Sin embargo, un hombre de este tiempo medieval, Francisco de Asís, fue educado por Dios en la consideración de la mujer en sí misma, con su opinión y su voluntad, como un igual a quien escuchar y considerar. Francisco no improvisó esta mirada pura y fraterna sobre la mujer, sino que la hubo de modelar a través de la experiencia como hijo natural de Madonna Pica e hijo de María Inmaculada primero, y como compañero de tantas mujeres –Santa Clara, fray Jacoba, etc- que fueron siempre para él hermanas, consejeras y apoyo firme.

A María le tributaba una gratitud sin fin porque ella había hecho nuestro hermano al Hijo del Altísimo, nuestro Señor Jesucristo, como también revestía esa gratitud de sentimientos de compasión y de ternura por todas las penurias que la Madre de Dios hubo de soportar para criar a su Hijo primero y para seguirle después hasta la muerte en la Cruz.

La Virgen María es para San Francisco la embajadora de la mano de la cual nos ha sido dado todo, porque Cristo es ese todo que ella nos entregó por su obediencia y disponibilidad a la voluntad de un Padre Dios que en María nos muestra lo más femenino y maternal de la entraña fecunda y creadora de la Santísima Trinidad.

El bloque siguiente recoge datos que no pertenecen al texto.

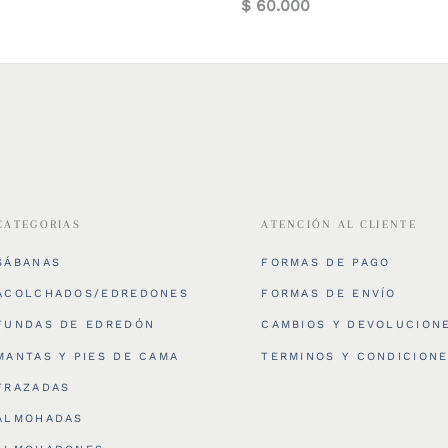
$
60.000
CATEGORIAS
ATENCIÓN AL CLIENTE
SÁBANAS
FORMAS DE PAGO
ACOLCHADOS/EDREDONES
FORMAS DE ENVÍO
FUNDAS DE EDREDÓN
CAMBIOS Y DEVOLUCION
MANTAS Y PIES DE CAMA
TERMINOS Y CONDICION
FRAZADAS
ALMOHADAS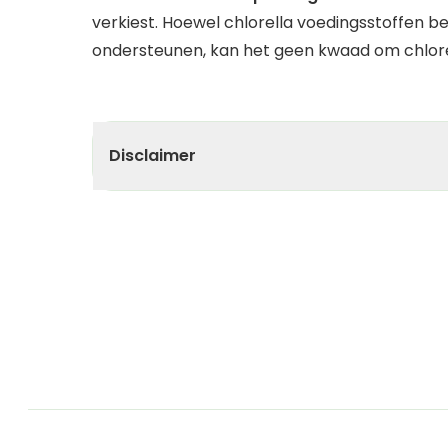
verkiest. Hoewel chlorella voedingsstoffen b
ondersteunen, kan het geen kwaad om chlorel
Disclaimer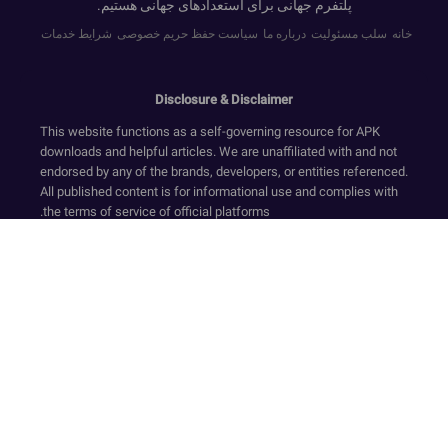
پلتفرم جهانی برای استعدادهای جهانی هستیم.
خانه
سلب مسئولیت
درباره ما
سیاست حفظ حریم خصوصی
شرایط خدمات
Disclosure & Disclaimer
This website functions as a self-governing resource for APK
downloads and helpful articles. We are unaffiliated with and not
endorsed by any of the brands, developers, or entities referenced.
All published content is for informational use and complies with
the terms of service of official platforms.
We provide only original, non-modified software that has
undergone security screening, in accordance with our Zero-
Transaction and Safe-Resource standards. Financial dealings
are not supported on this website. Our resources and text ensure
a compliant environment by rejecting deceptive tactics and
registration requirements while upholding secure, official-
standard experiences.
Our platform is sustained via compliant ad services like Google
AdSense. The collection of sensitive personal data is strictly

Sin María no hay Jesús”, decía la beata Madre Teresa de Calcuta y “A Cristo por María”, como dice el sentir popular. Esta es la experiencia de San Francisco de Asís y de ahí su profunda devoción a María Madre de Dios a la que supo siempre recurrir como al apoyo y a la abogada defensora que Dios mismo nos quiso dar para que sintiésemos como el Amor de un Dios que es Padre no deja de tener lo más hermoso y entrañable del amor de la mejor de las madres.